8080 machine code is completely different from 8086: reg,reg instructions are 1-byte long (8080 opcode map), vs. most 8086 instructions specifying operands in a ModR/M byte. In 8080, the destination register is always part of the opcode (and ALU ops are mostly only available with
A (the accumulator) as the destination).
8080 asm source is also not the same as 8086 asm source: the register names are different, and so are many of the mnemonics. e.g.
ADI 123 for an add-immediate (implicitly to the accumulator, I think) or
ORA E to do
A |= E.
8086 has segmentation but 8080 doesn't (just a flat 16-bit address space).
You can write a program to mechanically translate from 8080 to 8086 asm source, but you can't just rebuild the same asm source for a different architecture. It's not even close to really being the same.
MichaelPetch says there were assemblers that could read 8080 source and output 8086 machine code (i.e. with the translation built in to the assembler, presumably with some fixed mapping between 8080 byte registers and 8086 AL/AH/BL/BH/...). IDK if they would ever have to emit multiple 8086 instructions for any 8080 mnemonics.
The manual for one such translator is XLT86™ 8080 to 8086 Assembly Language Translator USER'S GUIDE, from Digital Research, Inc.

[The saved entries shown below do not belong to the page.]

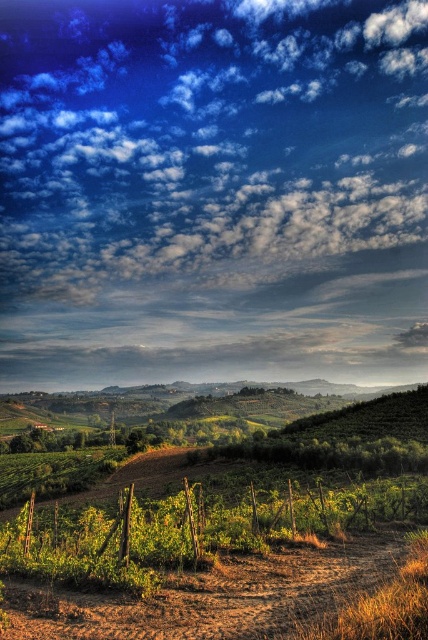 You are standing in the vineyard and looking towards the point marked at coordinates (213, 189). What do you see at that point?

At point (213, 189), there is cloudy sky at upper center.

You are a photographer planning to capture the vineyard landscape. You notice the cloudy sky at upper center and the green wire fence at lower center. Which object is located higher in the image?

The cloudy sky at upper center is positioned over the green wire fence at lower center, so it is higher in the image.

You are a landscape photographer planning to capture the cloudy sky at upper center and the green wire fence at lower center in a single frame. Given their sizes, which object will occupy more of the camera view?

The cloudy sky at upper center is larger in size than the green wire fence at lower center, so it will occupy more of the camera view. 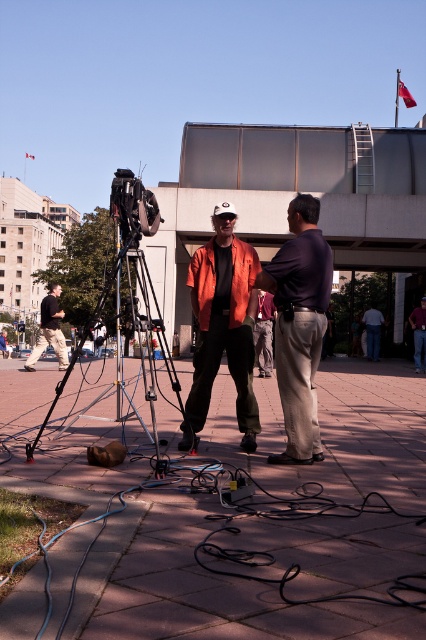 Question: Which object appears closest to the camera in this image?

Choices:
 (A) denim jeans at lower right
 (B) black shirt at left
 (C) velvet brown pants at center

Answer: (C)

Question: Does brown concrete pavement at center lie behind denim jeans at lower right?

Choices:
 (A) no
 (B) yes

Answer: (A)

This is not what I'd call "assembly-language compatible". It's close enough to enable translating single instructions separately (I think), but that's about it. You have to realize that by programming an 8086 using pure 8080 asm source, you're missing out on the power of 16-bit operations, and any 8086-specific optimizations.

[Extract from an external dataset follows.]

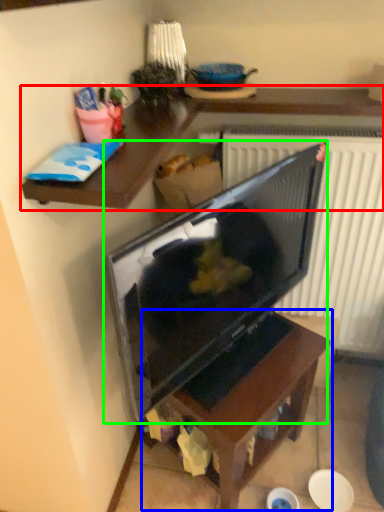 Question: Considering the real-world distances, which object is closest to desk (highlighted by a red box)? table (highlighted by a blue box) or television (highlighted by a green box).

Choices:
 (A) table
 (B) television

Answer: (B)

Fun fact: Patrick Schlüter comments about chips that were binary compatible, not just source compatible. Contrast this with Intel chips which did not do this:
NEC V20/V30 were 80186 compatible CPUs that could explicitly execute 8080 binaries. They had 2 instructions that allowed to call and to trap into 8080 functions.
That's a similar idea to modern CPUs that support multiple machine-code formats, like ARM with Thumb vs. ARM, or early Itanium (IA-64) with hardware support for x86 machine code with some rules for mapping IA-32 register state onto the IA-64 registers. Or x86 protected (and long) mode with far calls between 16-bit and 32-bit (and 64-bit) code segments. (But not real mode; although it decodes the same as 16-bit protected mode, segment regs mean different things so real-mode code usually has to run inside vm86 mode, hardware virtualization under a 32-bit kernel.)
To supplement @PeterCordes's excellent answer, I thought it would be worth going into the details of exactly how close to source code compatible the two processors are -- for example, how easy would it be to use textual substitutions (e.g. macros) to automatically translate 8080 code to 8086 code, and what the limitations would be.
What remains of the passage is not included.